# General > Recipes >  fresh pineapple

## starflower

In our house we love fresh Pineapple, does anyone have any recipes to share using fresh pineapple either savoury or sweet.

Thanks in advance

----------


## Leanne

Slice into rings and fry until caramelised with with a little butter, malibu and brown sugar. Make some icecream with a tin of coconut cream and malibu. It's delish!!

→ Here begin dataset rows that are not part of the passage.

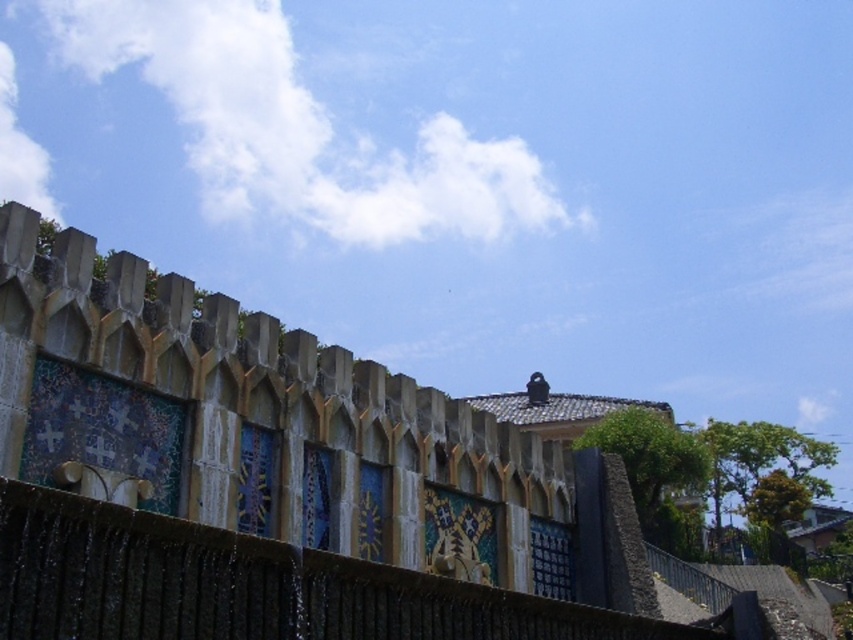 Does point (242, 404) come in front of point (431, 627)?

That is False.

Does smooth concrete fence at center appear under smooth concrete fence at lower center?

No, smooth concrete fence at center is not below smooth concrete fence at lower center.

Does point (136, 456) lie behind point (289, 588)?

Yes, it is.

Find the location of a particular element. Image resolution: width=853 pixels, height=640 pixels. smooth concrete fence at center is located at coordinates (276, 481). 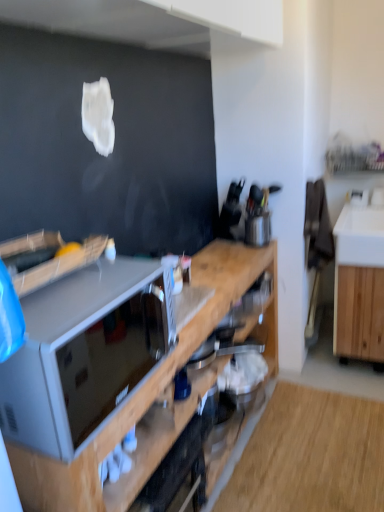 Question: Should I look upward or downward to see wooden cabinet at right, positioned as the 2th cabinetry in left-to-right order?

Choices:
 (A) down
 (B) up

Answer: (A)

Question: Is metallic silver toaster at center, which is counted as the 1th appliance, starting from the left, directly adjacent to wooden cabinet at right, positioned as the 2th cabinetry in left-to-right order?

Choices:
 (A) no
 (B) yes

Answer: (A)

Question: Is metallic silver toaster at center, the first appliance from the front, thinner than wooden cabinet at right, the 1th cabinetry viewed from the right?

Choices:
 (A) no
 (B) yes

Answer: (B)

Question: From a real-world perspective, does metallic silver toaster at center, which is counted as the 1th appliance, starting from the left, stand above wooden cabinet at right, positioned as the 2th cabinetry in left-to-right order?

Choices:
 (A) yes
 (B) no

Answer: (A)

Question: Is metallic silver toaster at center, the first appliance from the front, not inside wooden cabinet at right, the 1th cabinetry viewed from the right?

Choices:
 (A) yes
 (B) no

Answer: (A)

Question: Does metallic silver toaster at center, which is counted as the 1th appliance, starting from the left, have a lesser height compared to wooden cabinet at right, positioned as the 2th cabinetry in left-to-right order?

Choices:
 (A) yes
 (B) no

Answer: (A)

Question: Is metallic silver toaster at center, which is counted as the 1th appliance, starting from the left, wider than wooden cabinet at right, positioned as the 2th cabinetry in left-to-right order?

Choices:
 (A) no
 (B) yes

Answer: (A)

Question: From a real-world perspective, is matte gray microwave at center positioned over wooden cabinet at right, the 1th cabinetry viewed from the right, based on gravity?

Choices:
 (A) no
 (B) yes

Answer: (B)

Question: Does matte gray microwave at center have a smaller size compared to wooden cabinet at right, positioned as the 2th cabinetry in left-to-right order?

Choices:
 (A) no
 (B) yes

Answer: (B)

Question: Is the depth of matte gray microwave at center less than that of wooden cabinet at right, the 1th cabinetry viewed from the right?

Choices:
 (A) no
 (B) yes

Answer: (B)

Question: Can wooden cabinet at right, the 1th cabinetry viewed from the right, be found inside matte gray microwave at center?

Choices:
 (A) no
 (B) yes

Answer: (A)

Question: Is matte gray microwave at center not near wooden cabinet at right, positioned as the 2th cabinetry in left-to-right order?

Choices:
 (A) yes
 (B) no

Answer: (A)

Question: Is matte gray microwave at center positioned beyond the bounds of wooden cabinet at right, positioned as the 2th cabinetry in left-to-right order?

Choices:
 (A) no
 (B) yes

Answer: (B)

Question: Could you tell me if wooden cabinet at right, positioned as the 2th cabinetry in left-to-right order, is turned towards wooden cabinet at center, placed as the second cabinetry when sorted from right to left?

Choices:
 (A) no
 (B) yes

Answer: (A) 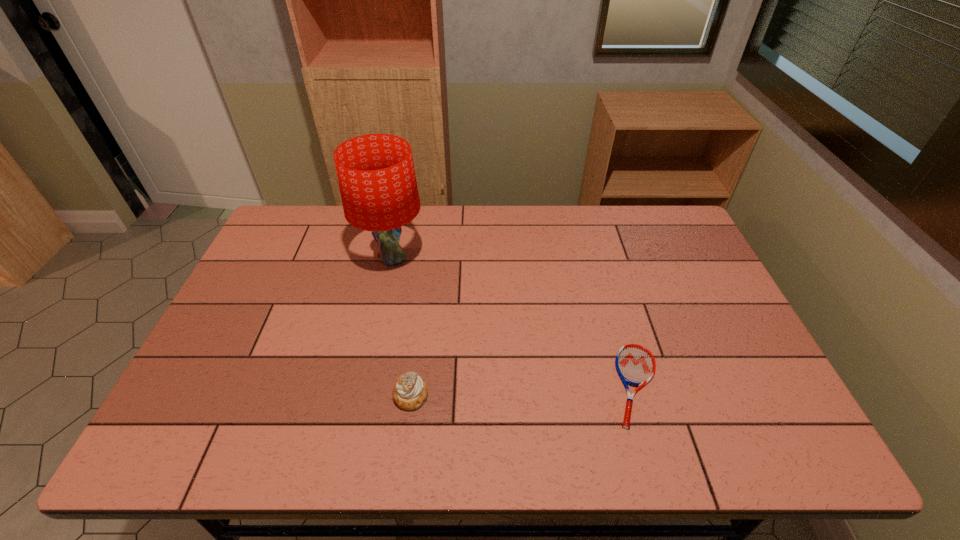 Identify the location of free location that satisfies the following two spatial constraints: 1. on the front-facing side of the shortest object; 2. on the left side of the lampshade. The width and height of the screenshot is (960, 540). (365, 385).

You are a GUI agent. You are given a task and a screenshot of the screen. Output one action in this format:
    pyautogui.click(x=<x>, y=<y>)
    Task: Click on the free space that satisfies the following two spatial constraints: 1. on the front-facing side of the second shortest object; 2. on the left side of the farthest object
    This screenshot has width=960, height=540.
    Given the screenshot: What is the action you would take?
    pyautogui.click(x=362, y=395) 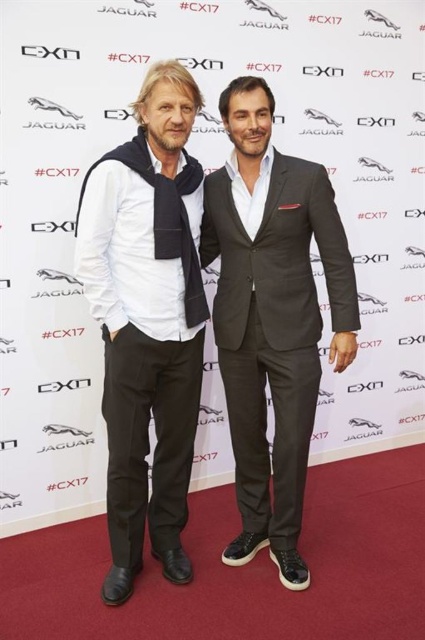 You are standing at the camera position and want to take a photo of the two men. If you move 2 feet closer to the point at (136, 509), how far will you be from that point?

The point at (136, 509) is initially 6.98 feet away from the camera. Moving 2 feet closer reduces the distance to 4.98 feet.

You are organizing a photo shoot and need to ensure that the matte black scarf at left and dark gray suit at center are visible in the frame. Given that the camera has a limited field of view, which item requires more horizontal space to fully capture in the photo?

The dark gray suit at center requires more horizontal space because its width is greater than the matte black scarf at left.

What is the exact location of the matte black scarf at left in the image?

The matte black scarf at left is located at point (x=147, y=321). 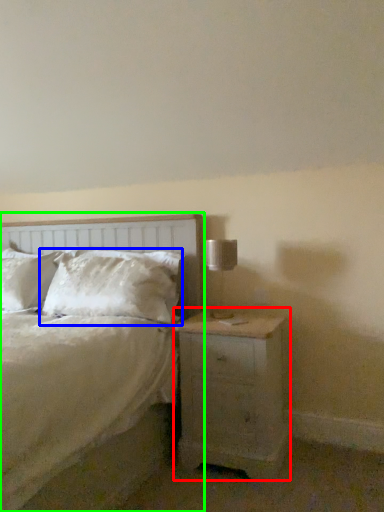 Question: Which is nearer to the nightstand (highlighted by a red box)? pillow (highlighted by a blue box) or bed (highlighted by a green box).

Choices:
 (A) pillow
 (B) bed

Answer: (A) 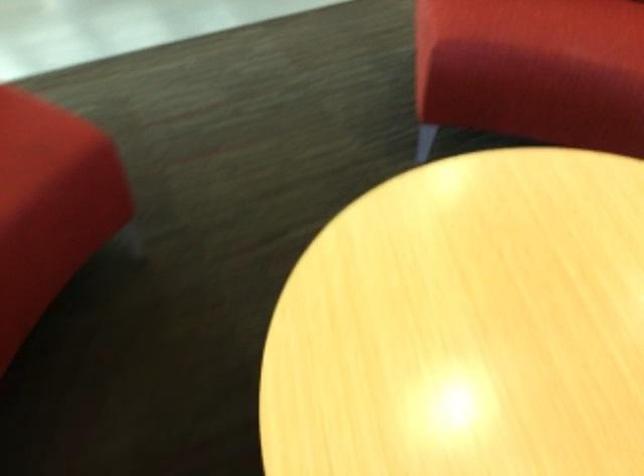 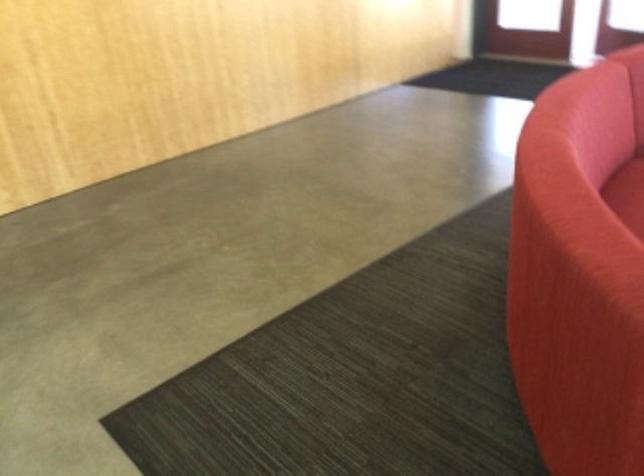 In the scene shown: The images are taken continuously from a first-person perspective. In which direction is your viewpoint rotating?

The camera's rotation is toward right-down. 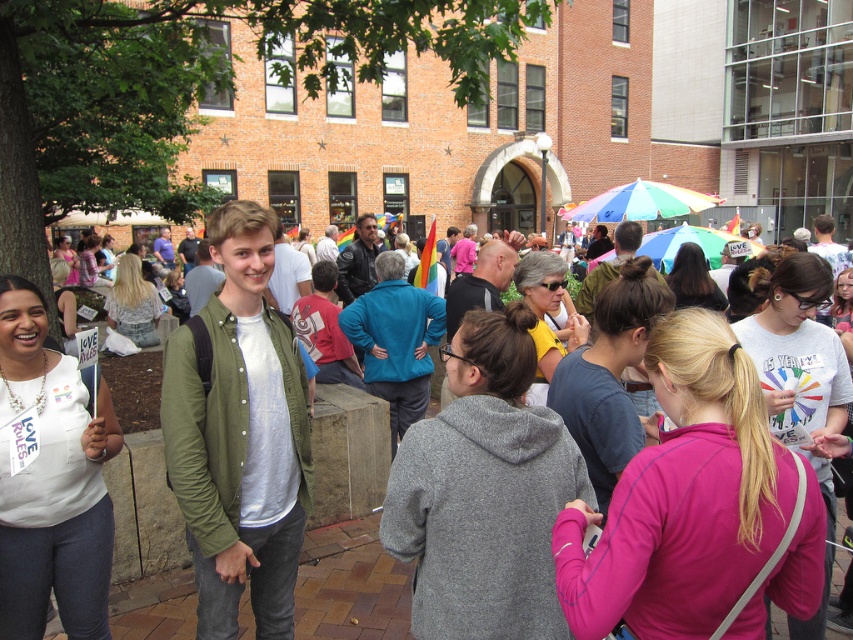 Question: Which of the following is the closest to the observer?

Choices:
 (A) (677, 294)
 (B) (544, 300)
 (C) (781, 260)
 (D) (149, 296)

Answer: (C)

Question: Does white printed t-shirt at center have a smaller size compared to matte pink dress at center?

Choices:
 (A) yes
 (B) no

Answer: (A)

Question: Which of the following is the farthest from the observer?

Choices:
 (A) yellow matte shirt at center
 (B) pink fleece jacket at center
 (C) gray fleece jacket at center
 (D) blonde hair at center

Answer: (D)

Question: Which is farther from the matte green jacket at center?

Choices:
 (A) dark brown hair at center
 (B) yellow matte shirt at center
 (C) white printed t-shirt at center

Answer: (A)

Question: Can you confirm if blonde hair at center is positioned below dark brown hair at center?

Choices:
 (A) no
 (B) yes

Answer: (B)

Question: Does pink fleece jacket at center have a lesser width compared to gray fleece jacket at center?

Choices:
 (A) no
 (B) yes

Answer: (A) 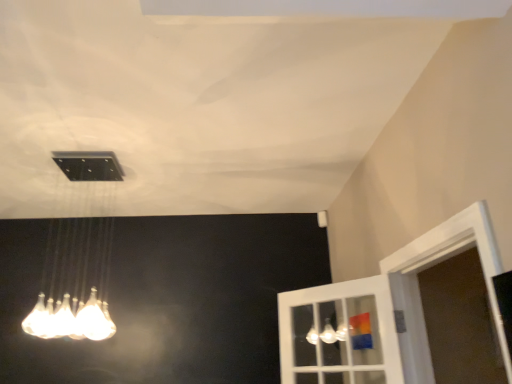 Identify the location of white glossy chandelier at upper left. (75, 281).

What do you see at coordinates (75, 281) in the screenshot? I see `white glossy chandelier at upper left` at bounding box center [75, 281].

Image resolution: width=512 pixels, height=384 pixels. What are the coordinates of `white glossy chandelier at upper left` in the screenshot? It's located at (75, 281). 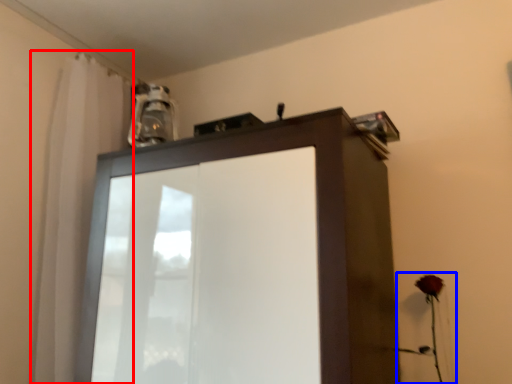 Question: Which of the following is the closest to the observer, shower curtain (highlighted by a red box) or flower (highlighted by a blue box)?

Choices:
 (A) shower curtain
 (B) flower

Answer: (B) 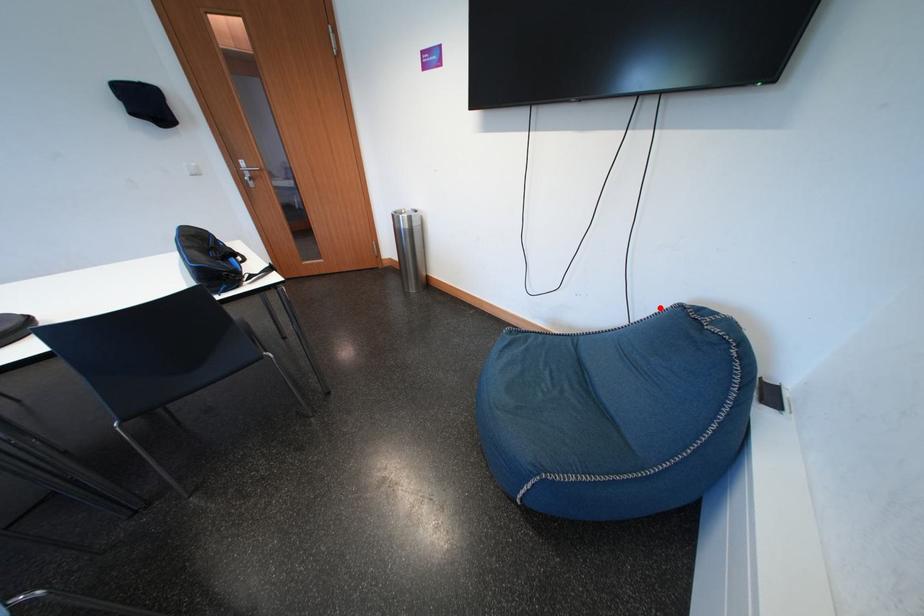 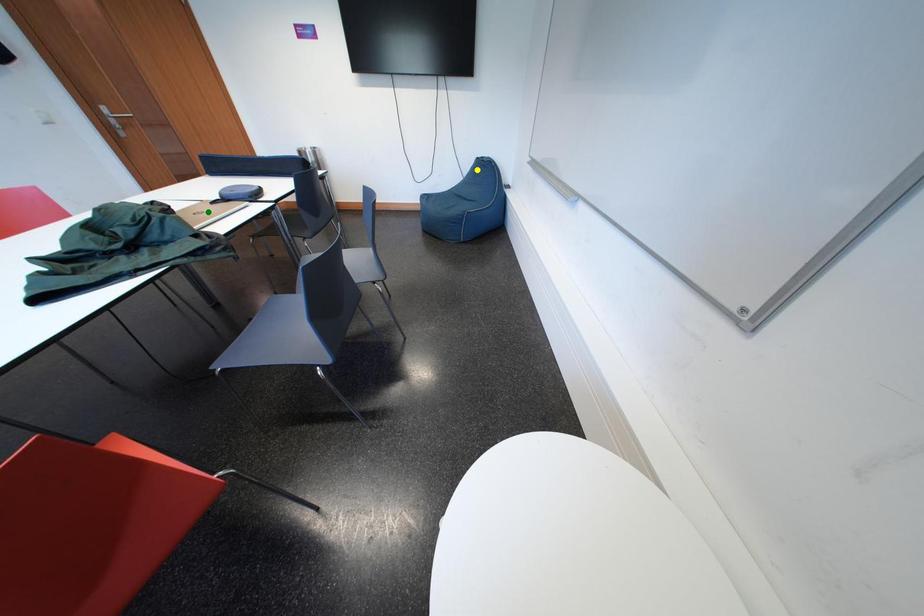 Question: I am providing you with two images of the same scene from different viewpoints. A red point is marked on the first image. You are given multiple points on the second image. In image 2, which mark is for the same physical point as the one in image 1?

Choices:
 (A) blue point
 (B) green point
 (C) yellow point

Answer: (C) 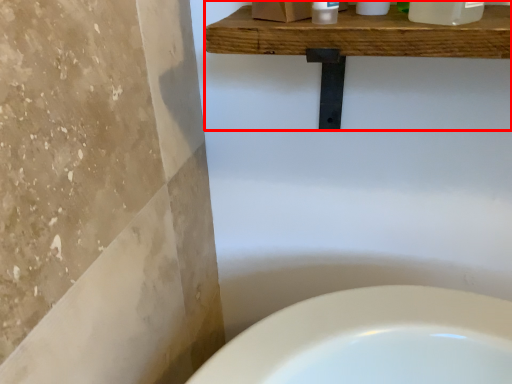 Question: From the image's perspective, what is the correct spatial relationship of balustrade (annotated by the red box) in relation to cleaning product?

Choices:
 (A) below
 (B) above

Answer: (A) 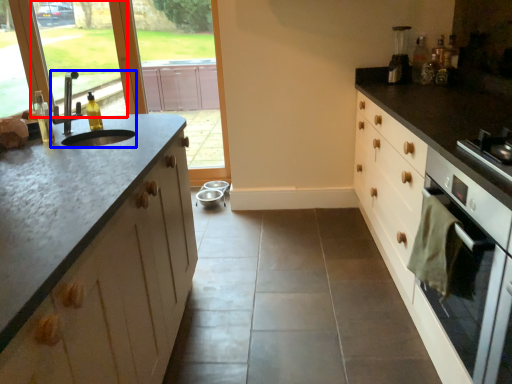 Question: Which of the following is the closest to the observer, window screen (highlighted by a red box) or sink (highlighted by a blue box)?

Choices:
 (A) window screen
 (B) sink

Answer: (B) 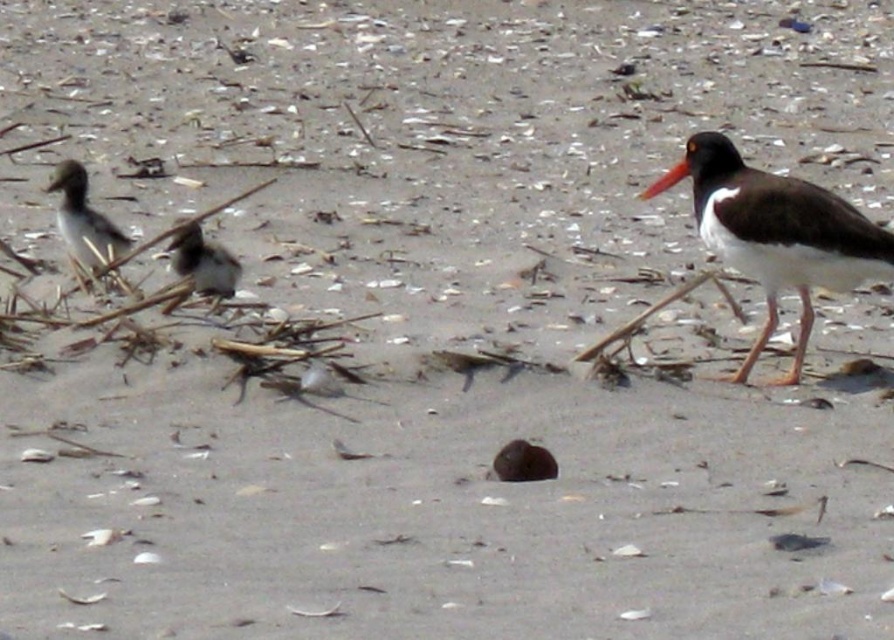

Another goodie is Khmer Curry. It's a srilankan pineapple curry.

----------


## orkneycadian

Far to nice to put in a curry IMO!  FResh pineapple in this house is lucky if it gets blessed with cream, as eating it on its own is so lush!  So sorry, not much help with the recipe!  Stick the tinned stuff in the recipe, and save the fresh stuff for "eating"!

----------


## Hoida

Pineapple fritters always goes down well in our house, served with cream, ice cream or whatever

----------


## lou123

you can do lots with pineapples, sweets inc pineapple icecream, upside down pineapple cake, juice the pineapple and make pineapple pannacotta's, pineapple muffins, cocktails lol pineapple smoothies,pineapple cobbler,
savories inc fried and placed on a nice gammon steak, pineapple fritters, if making sweet and sour chicken add pineapple to your sauce, pineapple chutney, pineapple jam, grilling them on the bbq with a sugar syrup is nice too or bbq sauce, pineapple souffle,pineapple and bacon wraps, add pineapple into salads , pineapple salsa,
lots of things you can make with a very unrated fruit you could google pineapple recipes and im sure you will find heaps of stuff you can do  
hope this gives you inspiration

----------


## cecile

have you watched come dine with me recently? there was this indian lass she made a dessert with fresh pineapple that looked scrummy, have a look at the website as i dont remember the name it.

----------


## silverlady

1 whole fresh pineapple or one large tin of pineapple slices/chunks in syrup, bag of marshmallows, large carton whipping cream.
Whizz pineapple but not till completely smooth, leave some texture.  Cut mallows into quarters (use scissors that have been dipped in boiling water makes it easy to cut mallows) and add to pineapple, leave in fridge overnight or for several hours. Whip cream with a little caster sugar and fold gently into the mixture.  Enjoy!

----------


## starflower

Thumbs up for all your suggestions love it  :Smile:

----------


## Gracie

How do you tell when a fresh pineapple is ripe?  Thanks  :Smile:

----------


## Leanne

> How do you tell when a fresh pineapple is ripe?  Thanks


If you pull the centre leaf and it comes out easily then your pineapple is ripe  :Smile:

----------


## Gracie

Thanks Leanne, I'll be off to get one now  :Grin:

----------